The Ninth Circuit recently ruled that an alleged violation of California's illustration statutes could serve as a predicate for liability under the California Unfair Competition Law ("UCL"). Walker v. Life Ins. Co. of the SW, No. 15-55809, 2017 WL 836592 (9th Cir. Mar. 3, 2017). The ruling reversed in part a decision by the United States District Court for the Central District of California in a certified class action of indexed universal life policyholders residing in California. The state's illustration statutes, Cal. Ins. Code § 10509.950 et seq., are substantially similar to NAIC Model 582, and apply to all individual life insurance policies sold in California, with a few exceptions. Id. § 10509.952. The statutes mandate the inclusion of certain information, and prohibit various practices, including a requirement that insurers and producers may not "represent the policy as anything other than a life insurance policy [or] use or describe nonguaranteed elements in a manner that is misleading or has the capacity or tendency to mislead," among other things. Id. § 10509.955. 

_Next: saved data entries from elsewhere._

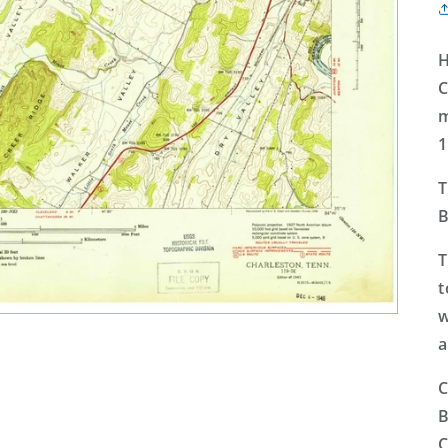
H
C
m
1
T
B
T
t
w
a
C
B
C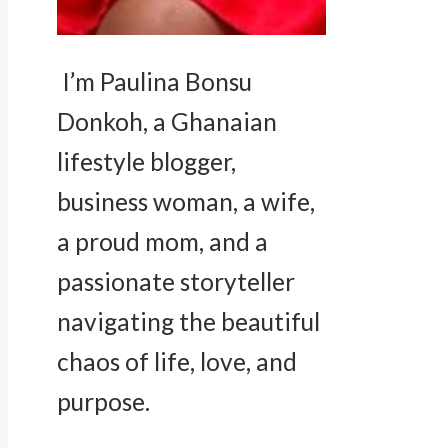
I’m Paulina Bonsu
Donkoh, a Ghanaian
lifestyle blogger,
business woman, a wife,
a proud mom, and a
passionate storyteller
navigating the beautiful
chaos of life, love, and
purpose.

Plaintiff alleged that the insurer violated California's statutes because it touted the policies as retirement or investment vehicles, "misrepresent[ed]" the costs, risks, safety and security of the policies, treated policy lapse "in a misleading matter," "deceptively present[ed] the guarantee values, fail[ed] to define key terms, and impl[ied] that nonguaranteed elements are annual guarantees." The district court dismissed those claims early in the case. Subsequently, the California Supreme Court issued two opinions seemingly giving the UCL's unlawful prong a broader interpretation. Rose v. Bank of Am., 57 Cal. 4th 390 (2013); Zhang v. Cal. Capital Ins. Co., 57 Cal. 4th 364 (2013). However, the district court denied reconsideration of its earlier orders.

In 2014, after the statewide class was certified, the case ultimately went to trial, resulting in a jury verdict for the insurer on the fraudulent concealment claim. The district court, nearly a year later, found for the insurer on the remaining UCL claims, which required resolution by a judge. The opinion was a beacon of hope for insurers and brokers doing business in California who often face disappointing early rulings and frequently settle. This insurer's tenacity in the face of negative early rulings and class certification paid off. Some of the highlights of the Court's order include holdings that:

  • the sales process was not uniform because each agent remained free to decide how to sell the products;
  • the insurer had no duty to disclose that returns projected on an illustration might be more or less volatile, where the illustrations complied with state regulation;
  • plaintiffs were not likely to be misled where there were significant disclosures on the illustrations regarding the numerical examples;
  • plaintiffs suffered no actionable injury for a failure to receive returns above the guaranteed values; and
  • plaintiffs could have avoided injury by reading their policies and returning them within the free look period.

On appeal the California Department of Insurance filed a brief supporting the plaintiff's position, and the appellate judges devoted a fair amount of time at the oral argument questioning all counsel about the statutory issue. The Ninth Circuit ultimately affirmed the district court in all respects, except for the narrow issue of whether UCL liability could be predicated on a violation of the illustration statutes. With respect to that issue, the Ninth Circuit found that even though the illustration statutes lack an express private cause of action, "private UCL claims are barred only when the underlying statute either actually bars private rights of action or provides a 'safe harbor' that renders the alleged conduct lawful." Walker, 2017 WL 836592, at *1 (citing Rose, 57 Cal. 4th at 186). 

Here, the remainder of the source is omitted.